*** Opening of DATA SUPPLIED ***

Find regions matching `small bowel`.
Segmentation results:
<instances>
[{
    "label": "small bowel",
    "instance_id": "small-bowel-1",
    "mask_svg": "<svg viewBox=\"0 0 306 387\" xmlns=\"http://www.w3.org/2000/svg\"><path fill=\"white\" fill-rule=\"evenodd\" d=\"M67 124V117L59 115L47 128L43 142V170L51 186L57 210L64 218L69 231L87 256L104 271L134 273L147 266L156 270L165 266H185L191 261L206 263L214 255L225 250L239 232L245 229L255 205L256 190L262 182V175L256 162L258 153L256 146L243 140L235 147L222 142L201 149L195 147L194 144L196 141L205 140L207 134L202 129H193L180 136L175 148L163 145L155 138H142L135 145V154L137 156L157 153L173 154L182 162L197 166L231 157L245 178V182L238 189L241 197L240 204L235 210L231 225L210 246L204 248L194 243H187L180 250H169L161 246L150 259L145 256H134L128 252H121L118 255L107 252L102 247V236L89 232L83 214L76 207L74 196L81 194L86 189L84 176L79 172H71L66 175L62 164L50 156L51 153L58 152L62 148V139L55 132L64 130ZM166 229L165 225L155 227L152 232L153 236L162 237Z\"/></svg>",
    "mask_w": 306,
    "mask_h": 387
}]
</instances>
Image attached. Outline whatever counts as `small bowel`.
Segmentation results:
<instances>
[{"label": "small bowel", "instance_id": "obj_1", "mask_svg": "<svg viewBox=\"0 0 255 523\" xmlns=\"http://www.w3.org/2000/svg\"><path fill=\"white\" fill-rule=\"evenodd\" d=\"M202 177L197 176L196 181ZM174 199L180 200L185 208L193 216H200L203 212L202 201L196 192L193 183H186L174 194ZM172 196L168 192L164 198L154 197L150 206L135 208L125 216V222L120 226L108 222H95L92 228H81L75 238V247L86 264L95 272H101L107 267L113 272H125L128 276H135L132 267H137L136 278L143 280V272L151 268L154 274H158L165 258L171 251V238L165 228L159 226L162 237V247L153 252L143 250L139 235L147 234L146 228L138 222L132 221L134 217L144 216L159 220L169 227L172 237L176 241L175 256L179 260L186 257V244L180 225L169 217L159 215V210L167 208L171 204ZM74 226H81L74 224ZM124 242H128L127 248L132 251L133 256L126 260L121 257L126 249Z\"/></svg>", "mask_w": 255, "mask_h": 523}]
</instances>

*** Close of DATA SUPPLIED ***

TASK STATEMENT:
All records must be repeated exactly, with none skipped.

RESULT OF THE TASK:
Find regions matching `small bowel`.
Segmentation results:
<instances>
[{
    "label": "small bowel",
    "instance_id": "small-bowel-1",
    "mask_svg": "<svg viewBox=\"0 0 306 387\" xmlns=\"http://www.w3.org/2000/svg\"><path fill=\"white\" fill-rule=\"evenodd\" d=\"M67 124V117L59 115L47 128L43 142V170L51 186L57 210L64 218L69 231L87 256L104 271L134 273L147 266L156 270L165 266H185L191 261L206 263L214 255L225 250L239 232L245 229L255 205L256 190L262 182V175L256 162L258 153L256 146L243 140L235 147L222 142L201 149L195 147L194 144L196 141L205 140L207 134L202 129H193L180 136L175 148L163 145L155 138H142L135 145V154L137 156L157 153L173 154L182 162L197 166L231 157L245 178V182L238 189L241 197L240 204L235 210L231 225L210 246L204 248L194 243H187L180 250H169L161 246L150 259L145 256H134L128 252H121L118 255L107 252L102 247V236L89 232L83 214L76 207L74 196L81 194L86 189L84 176L79 172H71L66 175L62 164L50 156L51 153L58 152L62 148V139L55 132L64 130ZM166 229L165 225L155 227L152 232L153 236L162 237Z\"/></svg>",
    "mask_w": 306,
    "mask_h": 387
}]
</instances>
Image attached. Outline whatever counts as `small bowel`.
Segmentation results:
<instances>
[{"label": "small bowel", "instance_id": "obj_1", "mask_svg": "<svg viewBox=\"0 0 255 523\" xmlns=\"http://www.w3.org/2000/svg\"><path fill=\"white\" fill-rule=\"evenodd\" d=\"M202 177L197 176L196 181ZM174 199L180 200L185 208L193 216H200L203 212L202 201L196 192L193 183H186L174 194ZM172 196L168 192L164 198L154 197L150 206L135 208L125 216V222L120 226L108 222H95L92 228H81L75 238V247L86 264L95 272H101L107 267L113 272H125L128 276H135L132 267H137L136 278L143 280V272L151 268L154 274H158L165 258L171 251V238L165 228L159 226L162 237V247L153 252L143 250L139 235L147 234L146 228L138 222L132 221L134 217L144 216L159 220L169 227L172 237L176 241L175 256L179 260L186 257V244L180 225L169 217L159 215V210L167 208L171 204ZM74 226H81L74 224ZM124 242H128L127 248L132 251L133 256L126 260L121 257L126 249Z\"/></svg>", "mask_w": 255, "mask_h": 523}]
</instances>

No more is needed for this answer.